Isa Khan Main, also written Mabin or Mohin, was a Punjabi Muslim warlord of the cis-Sutlej territory in the Mughal empire. He is credited with the killing of the Mughal prince Azam Shah during the Battle of Jajau, and for establishing an independent territory that defied Mughal authority.

Isa Khan belonged to the Main Rajput tribe of the Jalandhar Doab. He collected an armed retinue, grabbing the land of others and plundering trade caravans. He constructed the Isa Khan Kot. During the Battle of Jajau, he served Shah Alam I and struck Azam Shah with a bullet to the head. For his military services in helping enthrone Jahandar Shah, he was made a mansabdar of 5000, and the deputy Faujdar of the Doab.

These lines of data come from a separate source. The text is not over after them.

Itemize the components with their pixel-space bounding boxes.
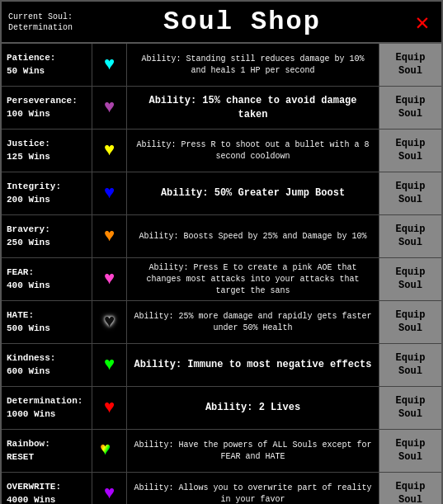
soul-name: Rainbow:RESET — [2, 430, 92, 472]
equip-soul-button[interactable]: EquipSoul — [379, 344, 441, 386]
soul-icon: ♥ — [92, 215, 127, 257]
soul-row: Determination:1000 Wins♥Ability: 2 Lives… — [2, 387, 441, 430]
soul-name: FEAR:400 Wins — [2, 258, 92, 300]
shop-title: Soul Shop — [82, 7, 402, 37]
soul-row: FEAR:400 Wins♥Ability: Press E to create… — [2, 258, 441, 301]
soul-row: Patience:50 Wins♥Ability: Standing still… — [2, 44, 441, 87]
soul-icon: ♥ — [92, 130, 127, 172]
heart-icon: ♥ — [104, 183, 115, 204]
soul-ability: Ability: 25% more damage and rapidly get… — [127, 301, 379, 343]
equip-soul-button[interactable]: EquipSoul — [379, 473, 441, 504]
equip-soul-button[interactable]: EquipSoul — [379, 130, 441, 172]
heart-icon: ♥ — [104, 398, 115, 418]
soul-icon: ♥ — [92, 301, 127, 343]
soul-icon: ♥ — [92, 430, 127, 472]
soul-ability: Ability: Immune to most negative effects — [127, 344, 379, 386]
heart-icon: ♥ — [104, 54, 115, 75]
soul-name: Perseverance:100 Wins — [2, 87, 92, 129]
soul-row: Justice:125 Wins♥Ability: Press R to sho… — [2, 130, 441, 172]
soul-ability: Ability: Boosts Speed by 25% and Damage … — [127, 215, 379, 257]
soul-name: HATE:500 Wins — [2, 301, 92, 343]
heart-icon: ♥ — [104, 140, 115, 161]
heart-icon: ♥ — [98, 436, 121, 465]
heart-icon: ♥ — [104, 97, 115, 118]
soul-name: Integrity:200 Wins — [2, 172, 92, 214]
soul-icon: ♥ — [92, 87, 127, 129]
soul-row: HATE:500 Wins♥Ability: 25% more damage a… — [2, 301, 441, 344]
heart-icon: ♥ — [104, 269, 115, 290]
current-soul-label: Current Soul: — [8, 12, 73, 21]
soul-ability: Ability: Allows you to overwrite part of… — [127, 473, 379, 504]
soul-row: OVERWRITE:4000 Wins♥Ability: Allows you … — [2, 473, 441, 504]
soul-icon: ♥ — [92, 387, 127, 429]
soul-ability: Ability: 15% chance to avoid damage take… — [127, 87, 379, 129]
soul-ability: Ability: Have the powers of ALL Souls ex… — [127, 430, 379, 472]
equip-soul-button[interactable]: EquipSoul — [379, 172, 441, 214]
heart-icon: ♥ — [104, 355, 115, 375]
equip-soul-button[interactable]: EquipSoul — [379, 387, 441, 429]
equip-soul-button[interactable]: EquipSoul — [379, 258, 441, 300]
shop-container: Current Soul: Determination Soul Shop ✕ … — [0, 0, 443, 504]
soul-name: Justice:125 Wins — [2, 130, 92, 172]
close-button[interactable]: ✕ — [410, 8, 435, 36]
equip-soul-button[interactable]: EquipSoul — [379, 87, 441, 129]
soul-row: Perseverance:100 Wins♥Ability: 15% chanc… — [2, 87, 441, 130]
soul-icon: ♥ — [92, 172, 127, 214]
heart-icon: ♥ — [104, 483, 115, 504]
soul-ability: Ability: Press E to create a pink AOE th… — [127, 258, 379, 300]
soul-ability: Ability: Standing still reduces damage b… — [127, 44, 379, 86]
heart-icon: ♥ — [104, 312, 115, 332]
current-soul-name: Determination — [8, 23, 73, 32]
shop-header: Current Soul: Determination Soul Shop ✕ — [2, 2, 441, 44]
equip-soul-button[interactable]: EquipSoul — [379, 44, 441, 86]
equip-soul-button[interactable]: EquipSoul — [379, 301, 441, 343]
soul-icon: ♥ — [92, 473, 127, 504]
equip-soul-button[interactable]: EquipSoul — [379, 215, 441, 257]
soul-name: Kindness:600 Wins — [2, 344, 92, 386]
soul-icon: ♥ — [92, 44, 127, 86]
soul-name: Bravery:250 Wins — [2, 215, 92, 257]
heart-icon: ♥ — [104, 226, 115, 247]
soul-icon: ♥ — [92, 344, 127, 386]
soul-name: Determination:1000 Wins — [2, 387, 92, 429]
soul-icon: ♥ — [92, 258, 127, 300]
soul-rows-container: Patience:50 Wins♥Ability: Standing still… — [2, 44, 441, 504]
soul-ability: Ability: 2 Lives — [127, 387, 379, 429]
equip-soul-button[interactable]: EquipSoul — [379, 430, 441, 472]
soul-row: Integrity:200 Wins♥Ability: 50% Greater … — [2, 172, 441, 215]
soul-name: Patience:50 Wins — [2, 44, 92, 86]
soul-row: Rainbow:RESET ♥ Ability: Have the powers… — [2, 430, 441, 473]
soul-name: OVERWRITE:4000 Wins — [2, 473, 92, 504]
svg-text:♥: ♥ — [100, 440, 111, 459]
current-soul-display: Current Soul: Determination — [8, 12, 74, 33]
soul-ability: Ability: 50% Greater Jump Boost — [127, 172, 379, 214]
soul-row: Kindness:600 Wins♥Ability: Immune to mos… — [2, 344, 441, 387]
soul-row: Bravery:250 Wins♥Ability: Boosts Speed b… — [2, 215, 441, 258]
soul-ability: Ability: Press R to shoot out a bullet w… — [127, 130, 379, 172]
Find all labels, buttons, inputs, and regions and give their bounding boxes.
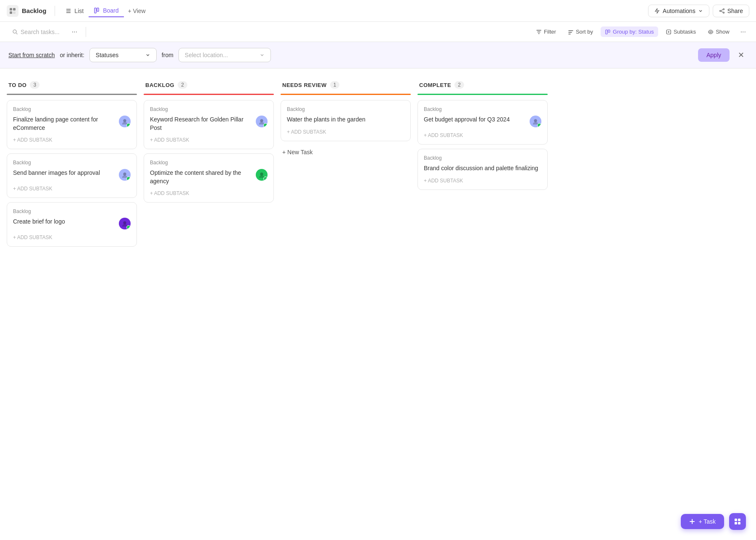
card-title: Finalize landing page content for eComme… (13, 116, 116, 132)
card-body: Optimize the content shared by the agenc… (150, 169, 268, 185)
toolbar-separator (86, 27, 86, 37)
column-count: 2 (178, 81, 187, 89)
svg-rect-8 (97, 8, 99, 11)
add-subtask-button[interactable]: + ADD SUBTASK (13, 186, 131, 192)
start-from-scratch-link[interactable]: Start from scratch (8, 52, 55, 58)
column-backlog: BACKLOG 2 Backlog Keyword Research for G… (144, 77, 274, 207)
task-card[interactable]: Backlog Get budget approval for Q3 2024 … (417, 100, 548, 145)
search-icon (12, 29, 18, 35)
task-card[interactable]: Backlog Finalize landing page content fo… (7, 100, 137, 149)
toolbar: Search tasks... ··· Filter Sort by Group… (0, 22, 756, 42)
inherit-bar: Start from scratch or inherit: Statuses … (0, 42, 756, 68)
add-subtask-button[interactable]: + ADD SUBTASK (13, 137, 131, 143)
svg-point-11 (719, 10, 721, 11)
tab-board[interactable]: Board (89, 5, 123, 17)
statuses-select[interactable]: Statuses (89, 48, 157, 62)
svg-point-9 (723, 8, 724, 10)
column-bar (281, 94, 411, 95)
card-body: Get budget approval for Q3 2024 (424, 116, 541, 127)
add-subtask-button[interactable]: + ADD SUBTASK (287, 129, 404, 135)
column-review: NEEDS REVIEW 1 Backlog Water the plants … (281, 77, 411, 159)
svg-rect-2 (10, 11, 12, 14)
location-chevron-icon (260, 53, 265, 58)
svg-rect-0 (10, 8, 12, 11)
share-icon (719, 8, 725, 14)
share-button[interactable]: Share (713, 5, 749, 17)
card-project: Backlog (424, 155, 541, 161)
svg-point-23 (260, 119, 263, 122)
svg-point-14 (13, 30, 16, 33)
add-subtask-button[interactable]: + ADD SUBTASK (150, 137, 268, 143)
svg-rect-7 (94, 8, 96, 13)
card-title: Water the plants in the garden (287, 116, 404, 124)
search-box[interactable]: Search tasks... (7, 26, 65, 38)
task-card[interactable]: Backlog Water the plants in the garden +… (281, 100, 411, 141)
column-count: 2 (454, 81, 464, 89)
card-project: Backlog (287, 106, 404, 112)
svg-point-19 (710, 31, 711, 33)
task-card[interactable]: Backlog Send banner images for approval … (7, 153, 137, 198)
show-button[interactable]: Show (704, 26, 734, 37)
column-header-review: NEEDS REVIEW 1 (281, 77, 411, 94)
svg-rect-16 (606, 30, 607, 34)
card-body: Send banner images for approval (13, 169, 131, 181)
new-task-button[interactable]: + New Task (281, 145, 411, 159)
statuses-chevron-icon (145, 53, 150, 58)
avatar (119, 169, 131, 181)
card-project: Backlog (150, 160, 268, 166)
card-title: Keyword Research for Golden Pillar Post (150, 116, 252, 132)
card-title: Get budget approval for Q3 2024 (424, 116, 526, 124)
filter-button[interactable]: Filter (532, 26, 560, 37)
svg-line-12 (721, 9, 723, 10)
card-title: Send banner images for approval (13, 169, 116, 177)
card-project: Backlog (13, 160, 131, 166)
svg-rect-3 (13, 11, 16, 14)
sort-button[interactable]: Sort by (564, 26, 597, 37)
task-card[interactable]: Backlog Create brief for logo + ADD SUBT… (7, 202, 137, 247)
column-bar (7, 94, 137, 95)
card-body: Create brief for logo (13, 218, 131, 229)
list-icon (65, 8, 72, 14)
close-inherit-button[interactable]: ✕ (735, 49, 748, 61)
tab-list[interactable]: List (60, 5, 89, 17)
apply-button[interactable]: Apply (698, 48, 730, 62)
add-subtask-button[interactable]: + ADD SUBTASK (150, 190, 268, 196)
filter-icon (536, 29, 542, 35)
nav-divider (55, 6, 55, 16)
card-title: Create brief for logo (13, 218, 116, 226)
svg-point-10 (723, 12, 724, 13)
location-select[interactable]: Select location... (178, 48, 271, 62)
svg-line-15 (16, 33, 18, 34)
column-header-backlog: BACKLOG 2 (144, 77, 274, 94)
column-title: COMPLETE (419, 82, 451, 88)
app-logo: Backlog (7, 5, 46, 17)
group-button[interactable]: Group by: Status (601, 26, 658, 37)
avatar (119, 116, 131, 127)
board: TO DO 3 Backlog Finalize landing page co… (0, 68, 756, 259)
add-subtask-button[interactable]: + ADD SUBTASK (13, 234, 131, 240)
subtasks-button[interactable]: Subtasks (662, 26, 700, 37)
card-project: Backlog (150, 106, 268, 112)
add-view-button[interactable]: + View (124, 5, 150, 17)
subtasks-icon (666, 29, 672, 35)
column-todo: TO DO 3 Backlog Finalize landing page co… (7, 77, 137, 251)
add-subtask-button[interactable]: + ADD SUBTASK (424, 132, 541, 138)
group-icon (605, 29, 611, 35)
column-header-todo: TO DO 3 (7, 77, 137, 94)
add-subtask-button[interactable]: + ADD SUBTASK (424, 178, 541, 184)
automations-chevron-icon (698, 8, 703, 13)
board-icon (94, 7, 100, 14)
svg-rect-1 (13, 8, 16, 11)
toolbar-more-button[interactable]: ··· (68, 26, 81, 37)
task-card[interactable]: Backlog Brand color discussion and palet… (417, 149, 548, 190)
task-card[interactable]: Backlog Optimize the content shared by t… (144, 153, 274, 203)
task-card[interactable]: Backlog Keyword Research for Golden Pill… (144, 100, 274, 149)
automations-button[interactable]: Automations (648, 5, 709, 17)
column-title: BACKLOG (145, 82, 174, 88)
logo-icon (7, 5, 18, 17)
column-complete: COMPLETE 2 Backlog Get budget approval f… (417, 77, 548, 194)
avatar (119, 218, 131, 229)
toolbar-overflow-button[interactable]: ··· (737, 26, 749, 37)
card-title: Brand color discussion and palette final… (424, 164, 541, 173)
automations-icon (654, 8, 660, 14)
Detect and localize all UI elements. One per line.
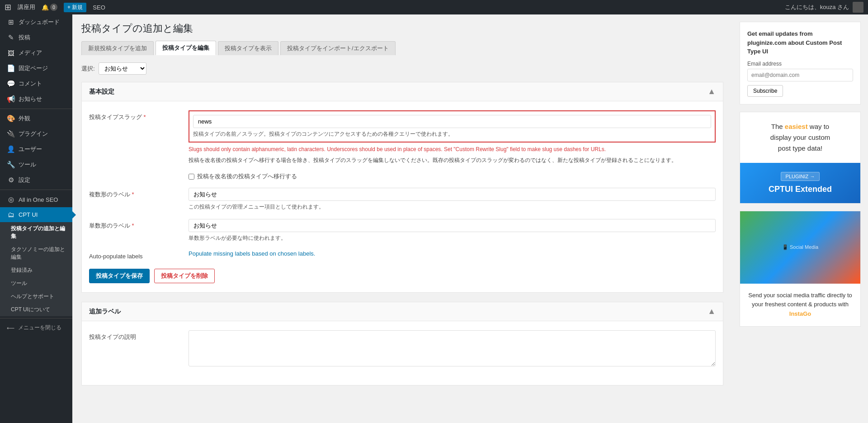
tab-import-export[interactable]: 投稿タイプをインポート/エクスポート — [280, 41, 396, 55]
sidebar-item-settings[interactable]: ⚙ 設定 — [0, 172, 72, 188]
tab-edit[interactable]: 投稿タイプを編集 — [156, 41, 216, 55]
submenu-add-edit-tax[interactable]: タクソノミーの追加と編集 — [0, 243, 72, 264]
sidebar-item-dashboard[interactable]: ⊞ ダッシュボード — [0, 14, 72, 30]
right-sidebar: Get email updates from pluginize.com abo… — [732, 14, 868, 423]
promo-blue-banner: PLUGINIZ → CPTUI Extended — [740, 163, 860, 203]
submenu-label: 投稿タイプの追加と編集 — [11, 225, 67, 240]
migrate-checkbox-row: 投稿を改名後の投稿タイプへ移行する — [189, 172, 716, 181]
sidebar-separator — [0, 109, 72, 109]
promo-highlight: easiest — [785, 123, 808, 130]
slug-required-mark: * — [142, 114, 146, 120]
singular-hint: 単数形ラベルが必要な時に使われます。 — [189, 234, 716, 242]
singular-input[interactable] — [189, 219, 716, 232]
singular-label: 単数形のラベル * — [89, 219, 189, 230]
sidebar-label: ダッシュボード — [19, 18, 60, 26]
users-icon: 👤 — [7, 145, 15, 153]
section-title-additional: 追加ラベル — [89, 308, 121, 316]
subscribe-button[interactable]: Subscribe — [747, 85, 783, 97]
plural-field: この投稿タイプの管理メニュー項目として使われます。 — [189, 188, 716, 211]
aioseo-icon: ◎ — [7, 195, 15, 204]
instago-label: InstaGo — [789, 310, 811, 317]
social-promo-box: 📱 Social Media Send your social media tr… — [740, 211, 861, 327]
cptui-submenu: 投稿タイプの追加と編集 タクソノミーの追加と編集 登録済み ツール ヘルプとサポ… — [0, 222, 72, 316]
promo-image-placeholder: 📱 Social Media — [782, 244, 818, 250]
submenu-tools[interactable]: ツール — [0, 277, 72, 290]
delete-button[interactable]: 投稿タイプを削除 — [154, 269, 215, 283]
promo-image: 📱 Social Media — [740, 211, 860, 284]
admin-bar: ⊞ 講座用 🔔 0 + 新規 SEO こんにちは、kouza さん — [0, 0, 868, 14]
notifications[interactable]: 🔔 0 — [42, 4, 57, 11]
auto-populate-link[interactable]: Populate missing labels based on chosen … — [189, 250, 315, 257]
sidebar-label: コメント — [19, 80, 42, 88]
submenu-label: CPT UIについて — [11, 306, 50, 314]
email-widget-title: Get email updates from pluginize.com abo… — [747, 29, 853, 56]
sidebar-item-media[interactable]: 🖼 メディア — [0, 45, 72, 61]
tab-add[interactable]: 新規投稿タイプを追加 — [81, 41, 154, 55]
close-menu[interactable]: ⟵ メニューを閉じる — [0, 320, 72, 335]
section-body-additional: 投稿タイプの説明 — [82, 321, 723, 385]
description-label: 投稿タイプの説明 — [89, 330, 189, 341]
sidebar-label: All in One SEO — [19, 196, 58, 203]
sidebar-label: プラグイン — [19, 130, 48, 138]
sidebar-item-cptui[interactable]: 🗂 CPT UI — [0, 207, 72, 222]
slug-form-row: 投稿タイプスラッグ * 投稿タイプの名前／スラッグ。投稿タイプのコンテンツにアク… — [89, 110, 716, 164]
slug-label: 投稿タイプスラッグ * — [89, 110, 189, 121]
plural-hint: この投稿タイプの管理メニュー項目として使われます。 — [189, 203, 716, 211]
slug-input[interactable] — [193, 115, 711, 128]
new-button[interactable]: + 新規 — [64, 3, 86, 12]
sidebar-item-posts[interactable]: ✎ 投稿 — [0, 30, 72, 45]
close-menu-icon: ⟵ — [7, 325, 14, 331]
social-promo-text: Send your social media traffic directly … — [740, 284, 860, 326]
sidebar-label: お知らせ — [19, 95, 42, 103]
description-textarea[interactable] — [189, 330, 716, 366]
seo-button[interactable]: SEO — [93, 4, 105, 11]
plural-input[interactable] — [189, 188, 716, 201]
pages-icon: 📄 — [7, 64, 15, 72]
submenu-label: タクソノミーの追加と編集 — [11, 246, 67, 261]
section-header-additional: 追加ラベル ▲ — [82, 302, 723, 321]
email-widget: Get email updates from pluginize.com abo… — [740, 22, 861, 105]
sidebar-label: ツール — [19, 161, 36, 169]
tab-view[interactable]: 投稿タイプを表示 — [218, 41, 278, 55]
sidebar-item-appearance[interactable]: 🎨 外観 — [0, 111, 72, 126]
posts-icon: ✎ — [7, 33, 15, 42]
select-row: 選択: お知らせ — [81, 62, 723, 75]
email-input[interactable] — [747, 69, 853, 81]
sidebar-item-users[interactable]: 👤 ユーザー — [0, 142, 72, 157]
sidebar-label: ユーザー — [19, 145, 42, 153]
slug-warning-ja: 投稿を改名後の投稿タイプへ移行する場合を除き、投稿タイプのスラッグを編集しないで… — [189, 156, 716, 164]
singular-field: 単数形ラベルが必要な時に使われます。 — [189, 219, 716, 242]
user-greeting: こんにちは、kouza さん — [785, 3, 849, 11]
description-form-row: 投稿タイプの説明 — [89, 330, 716, 368]
page-title: 投稿タイプの追加と編集 — [81, 22, 723, 35]
bell-icon: 🔔 — [42, 4, 49, 11]
cptui-extended-title: CPTUI Extended — [749, 185, 851, 194]
submenu-registered[interactable]: 登録済み — [0, 264, 72, 277]
sidebar-item-plugins[interactable]: 🔌 プラグイン — [0, 126, 72, 142]
sidebar-item-aioseo[interactable]: ◎ All in One SEO — [0, 192, 72, 207]
section-toggle-additional[interactable]: ▲ — [708, 307, 716, 316]
appearance-icon: 🎨 — [7, 114, 15, 123]
sidebar: ⊞ ダッシュボード ✎ 投稿 🖼 メディア 📄 固定ページ 💬 コメント 📢 お… — [0, 14, 72, 423]
migrate-checkbox[interactable] — [189, 174, 194, 180]
cptui-icon: 🗂 — [7, 211, 15, 219]
media-icon: 🖼 — [7, 49, 15, 57]
plural-form-row: 複数形のラベル * この投稿タイプの管理メニュー項目として使われます。 — [89, 188, 716, 211]
section-toggle-basic[interactable]: ▲ — [708, 87, 716, 96]
site-name[interactable]: 講座用 — [18, 3, 35, 11]
user-avatar — [853, 2, 863, 13]
submenu-add-edit-post[interactable]: 投稿タイプの追加と編集 — [0, 222, 72, 243]
singular-required-mark: * — [130, 222, 134, 229]
sidebar-item-comments[interactable]: 💬 コメント — [0, 76, 72, 91]
save-button[interactable]: 投稿タイプを保存 — [89, 269, 150, 283]
sidebar-label: 外観 — [19, 114, 30, 123]
sidebar-item-news[interactable]: 📢 お知らせ — [0, 91, 72, 107]
submenu-label: 登録済み — [11, 266, 33, 274]
submenu-about[interactable]: CPT UIについて — [0, 303, 72, 316]
select-label: 選択: — [81, 65, 95, 73]
sidebar-item-tools[interactable]: 🔧 ツール — [0, 157, 72, 172]
post-type-select[interactable]: お知らせ — [99, 62, 146, 75]
sidebar-item-pages[interactable]: 📄 固定ページ — [0, 61, 72, 76]
plural-label: 複数形のラベル * — [89, 188, 189, 199]
submenu-help[interactable]: ヘルプとサポート — [0, 290, 72, 303]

However, he forcibly collected rent for himself and the imperial officers were not able to collect from the jagirs in the region. In 1718, he rose in rebellion against Abd al-Samad Khan, instigated by  Khan-i Dauran. He gained control of the land extending from Badresa at the Beas river to his headquarters at Tihara along the Sutlej. He killed Kapura Brar, the chief of Kotkapura and an ancestor of the dynasty of the Faridkot state. He plundered the caravans of Delhi and Lahore.